L’histoire pourrait mener à l’implosion du parti de la droite traditionnelle, où il demeure malgré tout des gens qui ne voudront jamais s’associer au clan Le Pen. Pensons à l’ancien premier ministre Dominique de Villepin, qui, rare figure incarnant encore avec cohérence l’esprit du front républicain, a laissé entendre qu’il serait prêt à voter pour la gauche en cas de nécessité.

Enfin, l’extrême droite n’est pas en reste pour ce qui est de la bisbille.
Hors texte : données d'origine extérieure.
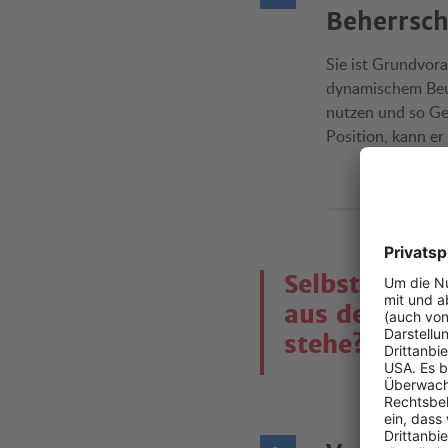
Beherrsch
Sie ist Grundvor
dynamischem Beug
nutzen und so Gel
Position, kann er
Selbst-Check
aus dem Satt
stehe?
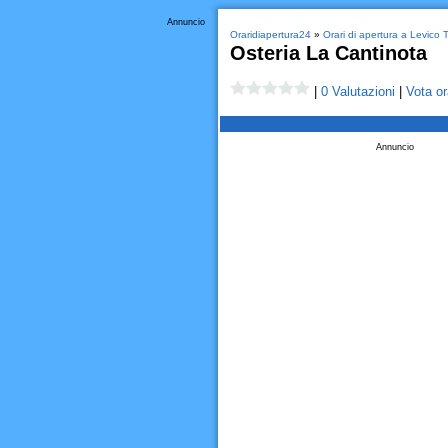
Annuncio
Oraridiapertura24
»
Orari di apertura a Levico 
Osteria La Cantinota
|
0 Valutazioni
|
Vota or
Annuncio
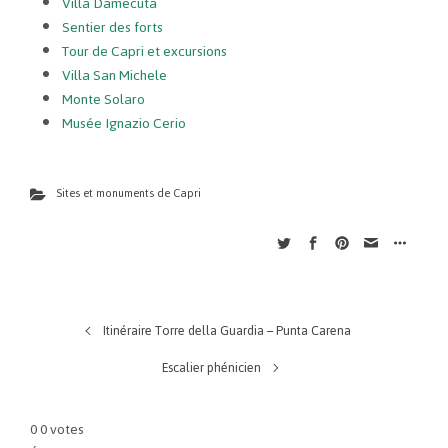
Villa Damecuta
Sentier des forts
Tour de Capri et excursions
Villa San Michele
Monte Solaro
Musée Ignazio Cerio
Sites et monuments de Capri
Itinéraire Torre della Guardia – Punta Carena
Escalier phénicien
0
0
votes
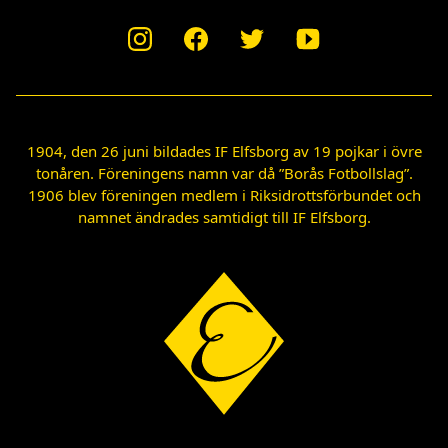
1904, den 26 juni bildades IF Elfsborg av 19 pojkar i övre
tonåren. Föreningens namn var då ”Borås Fotbollslag”.
1906 blev föreningen medlem i Riksidrottsförbundet och
namnet ändrades samtidigt till IF Elfsborg.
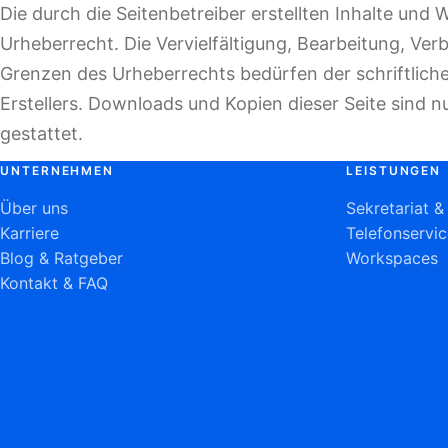
Die durch die Seitenbetreiber erstellten Inhalte und
Urheberrecht. Die Vervielfältigung, Bearbeitung, Ver
Grenzen des Urheberrechts bedürfen der schriftlich
Erstellers. Downloads und Kopien dieser Seite sind n
gestattet.
UNTERNEHMEN
LEISTUNGEN
Über uns
Sekretariat 
Karriere
Telefonservi
Blog & Ratgeber
Workspaces
Kontakt & FAQ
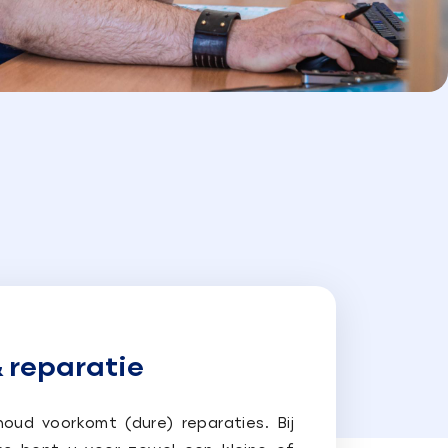
 reparatie
oud voorkomt (dure) reparaties. Bij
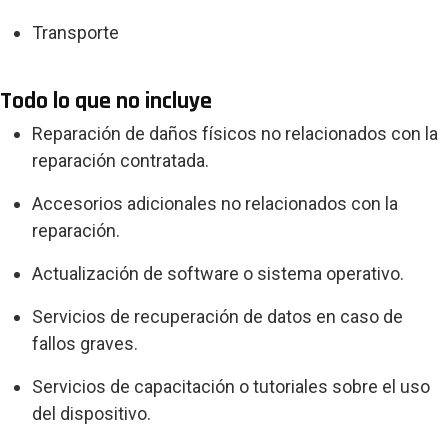
Transporte
Todo lo que no incluye
Reparación de daños físicos no relacionados con la
reparación contratada.
Accesorios adicionales no relacionados con la
reparación.
Actualización de software o sistema operativo.
Servicios de recuperación de datos en caso de
fallos graves.
Servicios de capacitación o tutoriales sobre el uso
del dispositivo.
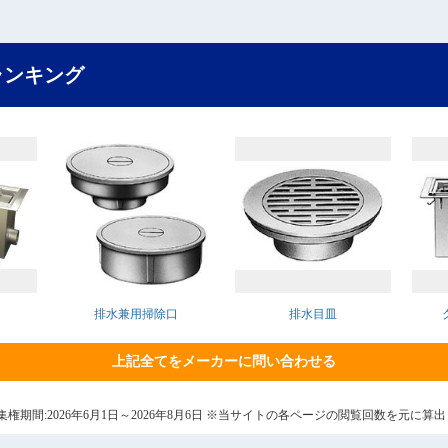
ランキング
排水兼用掃除口
排水目皿
上記全てをメーカーに問い合わせる
7日 集権期間:2026年6月1日～2026年8月6日 ※当サイトの各ページの閲覧回数を元に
Car en décidant de s’allier aux Républicains, le Rassemblement national a refusé l’invitation d’Eric Zemmour et de son parti Reconquête (encore plus extrémiste), qui présentera ses propres candidatures.

Nouveaux déchirements, car celle qui menait la campagne des élections européennes pour Reconquête, Marion Maréchal (nièce de Marine Le Pen) a plutôt appelé à voter pour le parti de sa tante et s’est fait expulser de Reconquête, alors qu’elle venait tout juste d’être élue sous sa bannière au Parlement européen.

Festival des surprises et des arroseurs potentiellement arrosés, cette élection estivale agit en fait comme catalyseur de tendances qu’on voyait émerger depuis quelques années : convergence à gauche, complaisance médiatique et politique avec l’extrême droite, effritement du bloc central, rapprochement entre la droite traditionnelle et le Rassemblement national. Ces réalités s’érigent maintenant comme nouveaux fondamentaux de la politique en France.

Avec tous les risques que cela comporte.